Saved entries:
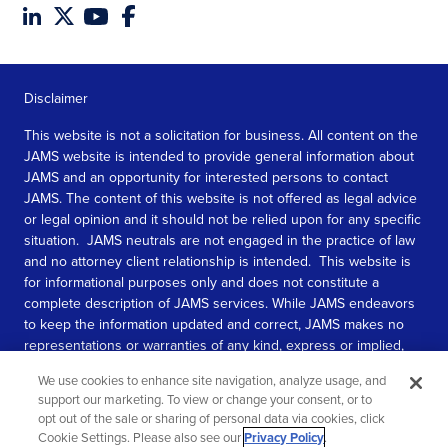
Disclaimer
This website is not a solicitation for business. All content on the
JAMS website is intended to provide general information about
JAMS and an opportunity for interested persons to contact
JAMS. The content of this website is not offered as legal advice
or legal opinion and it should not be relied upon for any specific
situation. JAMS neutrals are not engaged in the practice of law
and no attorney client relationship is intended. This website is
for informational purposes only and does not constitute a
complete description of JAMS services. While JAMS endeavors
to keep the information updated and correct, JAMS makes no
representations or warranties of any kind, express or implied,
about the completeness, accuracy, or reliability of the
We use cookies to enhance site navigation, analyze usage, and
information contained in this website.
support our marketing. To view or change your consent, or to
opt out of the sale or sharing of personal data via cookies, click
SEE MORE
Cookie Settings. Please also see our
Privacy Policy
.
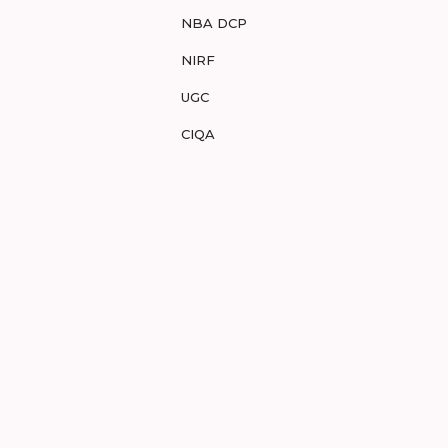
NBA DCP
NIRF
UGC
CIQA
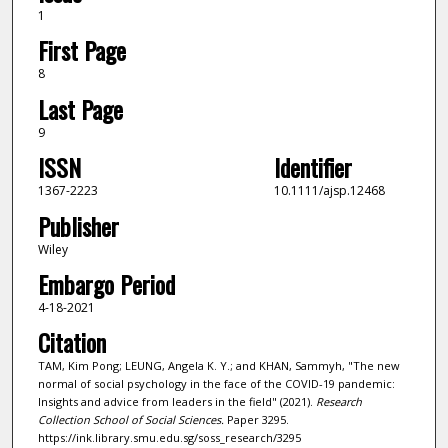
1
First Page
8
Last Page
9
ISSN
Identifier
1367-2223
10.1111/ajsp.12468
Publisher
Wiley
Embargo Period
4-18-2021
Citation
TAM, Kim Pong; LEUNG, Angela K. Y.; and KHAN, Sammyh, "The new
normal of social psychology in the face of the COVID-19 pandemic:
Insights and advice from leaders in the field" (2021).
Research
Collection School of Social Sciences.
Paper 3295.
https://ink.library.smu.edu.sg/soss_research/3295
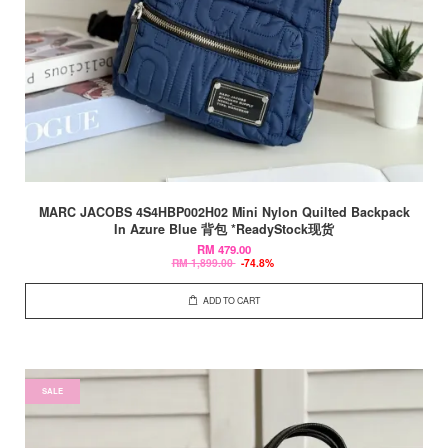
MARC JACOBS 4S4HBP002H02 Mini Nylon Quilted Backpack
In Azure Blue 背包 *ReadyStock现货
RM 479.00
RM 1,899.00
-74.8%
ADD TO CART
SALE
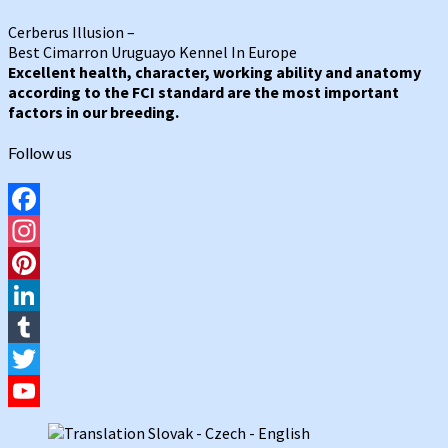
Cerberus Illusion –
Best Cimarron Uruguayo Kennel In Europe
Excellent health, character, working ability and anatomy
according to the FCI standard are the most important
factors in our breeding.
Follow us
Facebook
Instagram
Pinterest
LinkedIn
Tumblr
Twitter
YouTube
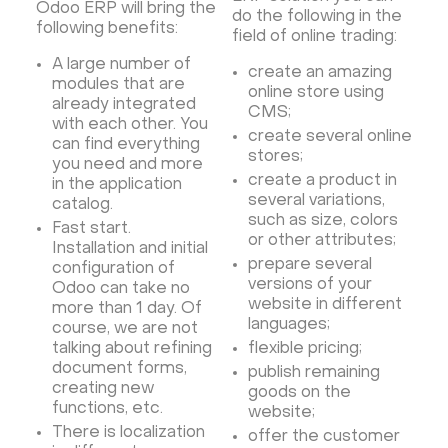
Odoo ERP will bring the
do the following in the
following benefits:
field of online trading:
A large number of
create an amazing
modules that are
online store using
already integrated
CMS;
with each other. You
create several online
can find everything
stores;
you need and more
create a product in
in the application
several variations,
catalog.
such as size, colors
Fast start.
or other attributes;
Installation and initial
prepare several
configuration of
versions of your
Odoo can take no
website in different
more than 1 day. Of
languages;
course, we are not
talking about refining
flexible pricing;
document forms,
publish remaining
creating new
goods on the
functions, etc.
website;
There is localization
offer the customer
==
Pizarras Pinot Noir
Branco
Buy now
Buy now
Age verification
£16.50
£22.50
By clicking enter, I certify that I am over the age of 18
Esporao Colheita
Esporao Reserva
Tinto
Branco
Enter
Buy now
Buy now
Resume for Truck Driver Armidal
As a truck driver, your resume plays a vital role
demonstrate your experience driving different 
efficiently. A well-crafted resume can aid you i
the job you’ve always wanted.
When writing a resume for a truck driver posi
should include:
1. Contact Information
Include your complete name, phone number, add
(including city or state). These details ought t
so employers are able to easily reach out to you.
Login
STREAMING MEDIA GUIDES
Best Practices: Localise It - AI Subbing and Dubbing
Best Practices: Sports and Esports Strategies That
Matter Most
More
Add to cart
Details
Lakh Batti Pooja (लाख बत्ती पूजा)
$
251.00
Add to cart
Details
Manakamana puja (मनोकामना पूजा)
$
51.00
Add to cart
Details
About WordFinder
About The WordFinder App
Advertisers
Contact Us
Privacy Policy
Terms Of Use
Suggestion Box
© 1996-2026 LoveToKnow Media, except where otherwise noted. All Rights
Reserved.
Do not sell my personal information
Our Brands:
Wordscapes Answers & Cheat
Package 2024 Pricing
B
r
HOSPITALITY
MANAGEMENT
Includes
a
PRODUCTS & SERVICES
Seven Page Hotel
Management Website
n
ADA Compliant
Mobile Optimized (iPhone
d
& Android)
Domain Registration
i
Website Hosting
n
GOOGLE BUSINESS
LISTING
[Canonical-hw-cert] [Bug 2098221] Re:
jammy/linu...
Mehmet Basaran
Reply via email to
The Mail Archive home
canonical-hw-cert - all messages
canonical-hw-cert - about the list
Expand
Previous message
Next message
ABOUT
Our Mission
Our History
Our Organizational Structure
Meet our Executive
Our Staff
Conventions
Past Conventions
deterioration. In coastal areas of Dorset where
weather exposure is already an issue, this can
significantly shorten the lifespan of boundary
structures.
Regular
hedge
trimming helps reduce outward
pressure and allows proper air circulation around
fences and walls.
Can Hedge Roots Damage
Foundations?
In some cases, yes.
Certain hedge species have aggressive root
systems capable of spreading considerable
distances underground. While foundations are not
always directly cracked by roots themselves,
--
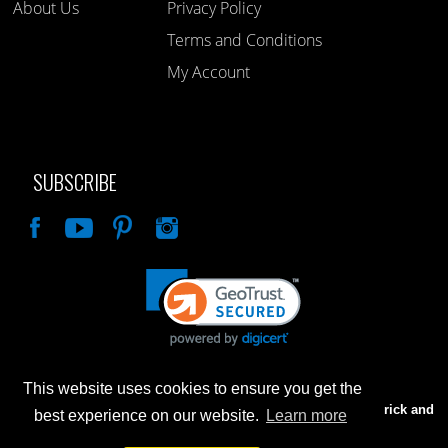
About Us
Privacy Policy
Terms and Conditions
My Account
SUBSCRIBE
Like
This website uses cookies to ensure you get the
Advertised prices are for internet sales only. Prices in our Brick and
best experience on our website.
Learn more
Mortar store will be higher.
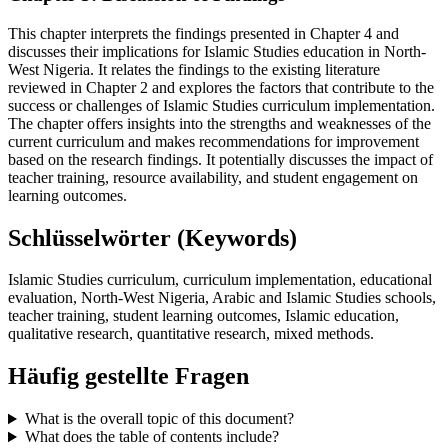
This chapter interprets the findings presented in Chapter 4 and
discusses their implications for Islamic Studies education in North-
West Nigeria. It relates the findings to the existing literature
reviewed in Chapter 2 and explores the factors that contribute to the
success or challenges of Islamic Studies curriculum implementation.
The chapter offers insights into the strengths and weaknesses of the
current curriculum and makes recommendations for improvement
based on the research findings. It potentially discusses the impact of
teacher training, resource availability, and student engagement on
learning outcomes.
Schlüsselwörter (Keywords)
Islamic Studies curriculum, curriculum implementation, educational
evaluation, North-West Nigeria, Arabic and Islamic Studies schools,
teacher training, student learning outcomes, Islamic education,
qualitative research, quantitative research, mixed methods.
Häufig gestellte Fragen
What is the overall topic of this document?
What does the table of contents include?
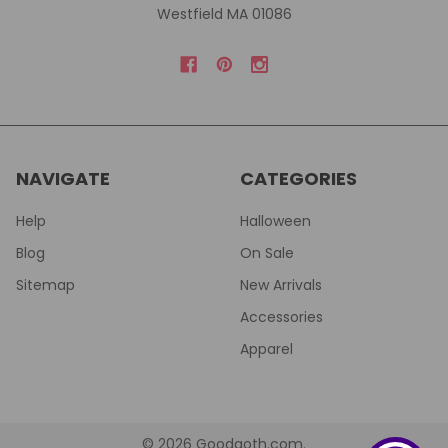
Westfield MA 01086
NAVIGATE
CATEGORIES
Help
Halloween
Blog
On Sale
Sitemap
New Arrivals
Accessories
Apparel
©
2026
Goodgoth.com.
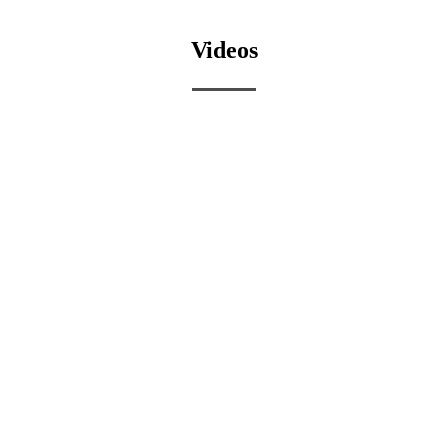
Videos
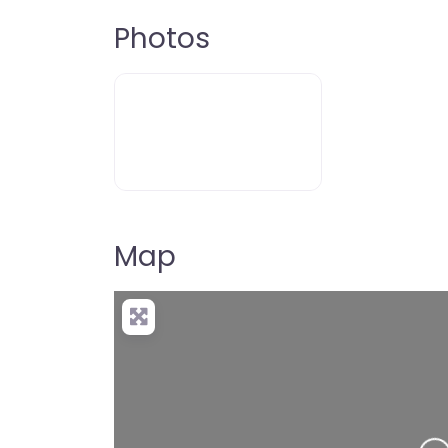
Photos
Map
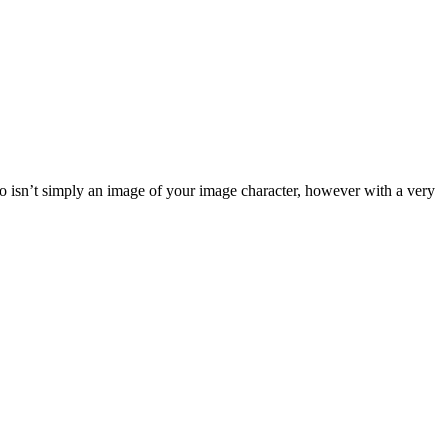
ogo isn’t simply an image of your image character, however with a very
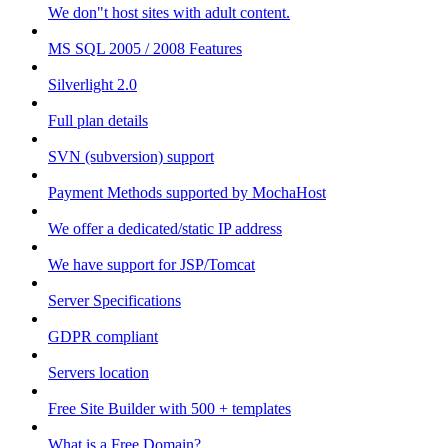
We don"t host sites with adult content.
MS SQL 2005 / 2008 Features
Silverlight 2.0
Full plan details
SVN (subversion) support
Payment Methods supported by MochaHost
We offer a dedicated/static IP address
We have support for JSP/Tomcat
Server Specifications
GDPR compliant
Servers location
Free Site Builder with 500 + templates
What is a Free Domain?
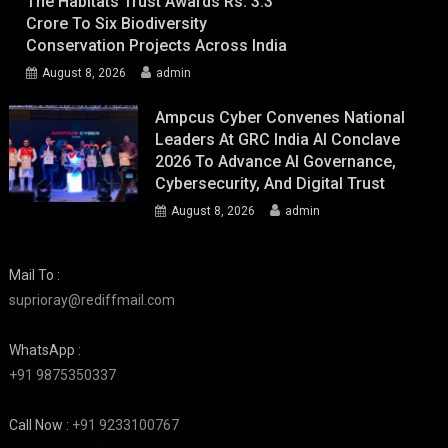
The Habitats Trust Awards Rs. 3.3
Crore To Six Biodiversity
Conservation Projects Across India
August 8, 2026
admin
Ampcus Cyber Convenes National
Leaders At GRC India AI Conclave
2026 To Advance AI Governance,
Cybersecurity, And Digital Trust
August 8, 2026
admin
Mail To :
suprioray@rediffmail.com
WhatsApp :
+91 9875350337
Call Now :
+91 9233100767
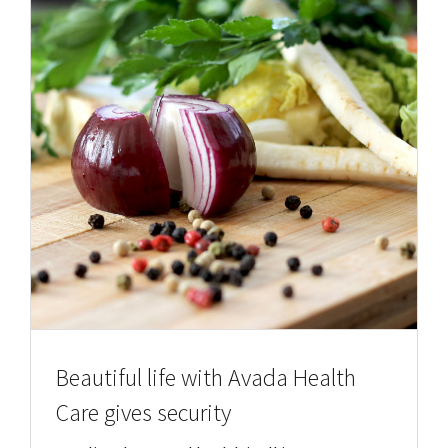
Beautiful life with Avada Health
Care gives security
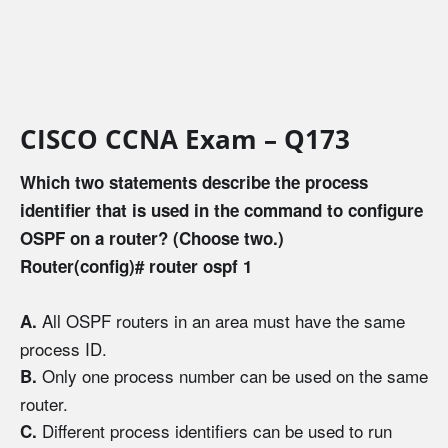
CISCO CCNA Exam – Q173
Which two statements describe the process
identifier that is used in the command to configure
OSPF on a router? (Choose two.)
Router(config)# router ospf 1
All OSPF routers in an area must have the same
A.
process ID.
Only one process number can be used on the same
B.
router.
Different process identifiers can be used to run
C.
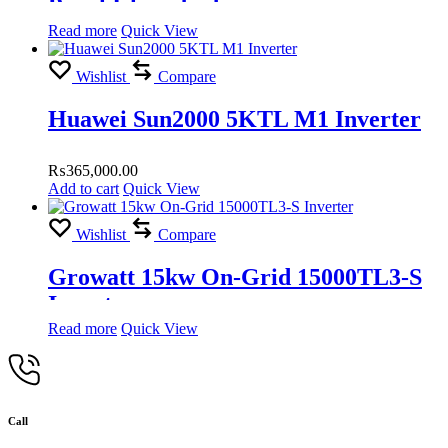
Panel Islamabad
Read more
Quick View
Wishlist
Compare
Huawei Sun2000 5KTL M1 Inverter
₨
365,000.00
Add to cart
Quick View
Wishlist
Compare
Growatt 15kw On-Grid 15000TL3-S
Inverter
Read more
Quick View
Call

> ABOUT THIS EXERCISE
Return, from the entries, each line that holds "teacher".

> ANSWER SECTION
teacher training, resource availability, and student engagement on
teacher training, student learning outcomes, Islamic education,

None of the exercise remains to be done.